• EXERCISE PROMPT:
Among the lines below, the one containing "low-fat dairy products." opens the range and the one containing "Countertop & Tile Sealing" closes it. Print that range exactly, without the pictures.

• STUDY MATERIAL:
== Segment start ==
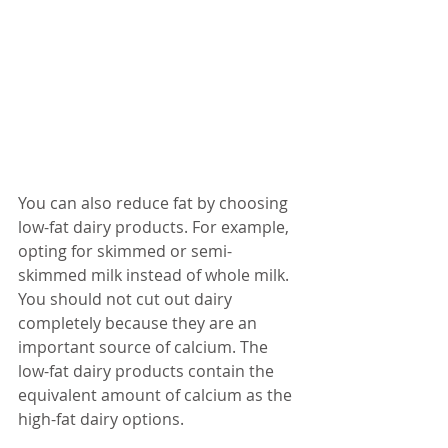
You can also reduce fat by choosing 
low-fat dairy products. For example, 
opting for skimmed or semi-
skimmed milk instead of whole milk. 
You should not cut out dairy 
completely because they are an 
important source of calcium. The 
low-fat dairy products contain the 
equivalent amount of calcium as the 
high-fat dairy options.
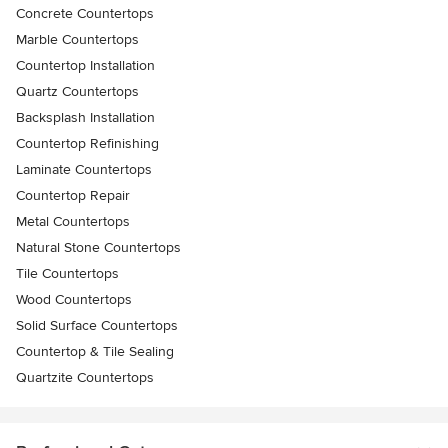
Concrete Countertops
Marble Countertops
Countertop Installation
Quartz Countertops
Backsplash Installation
Countertop Refinishing
Laminate Countertops
Countertop Repair
Metal Countertops
Natural Stone Countertops
Tile Countertops
Wood Countertops
Solid Surface Countertops
Countertop & Tile Sealing
Quartzite Countertops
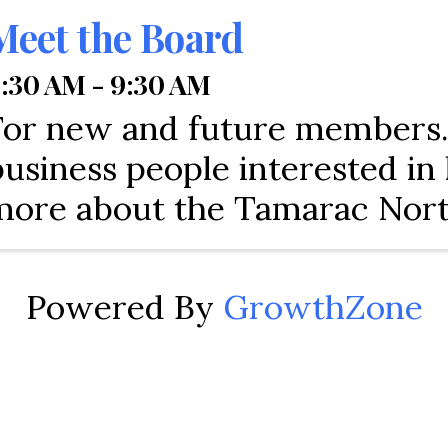
Meet the Board
:30 AM - 9:30 AM
For new and future members. 
business people interested i
more about the Tamarac Nor
Lauderdale Chamber of Com
Every Chamber is different.
Powered By
GrowthZone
== Segment end ==
• THE ANSWER:
low-fat dairy products. For example, 
opting for skimmed or semi-
skimmed milk instead of whole milk. 
You should not cut out dairy 
completely because they are an 
important source of calcium. The 
low-fat dairy products contain the 
equivalent amount of calcium as the 
high-fat dairy options.
Concrete Countertops
Marble Countertops
Countertop Installation
Quartz Countertops
Backsplash Installation
Countertop Refinishing
Laminate Countertops
Countertop Repair
Metal Countertops
Natural Stone Countertops
Tile Countertops
Wood Countertops
Solid Surface Countertops
Countertop & Tile Sealing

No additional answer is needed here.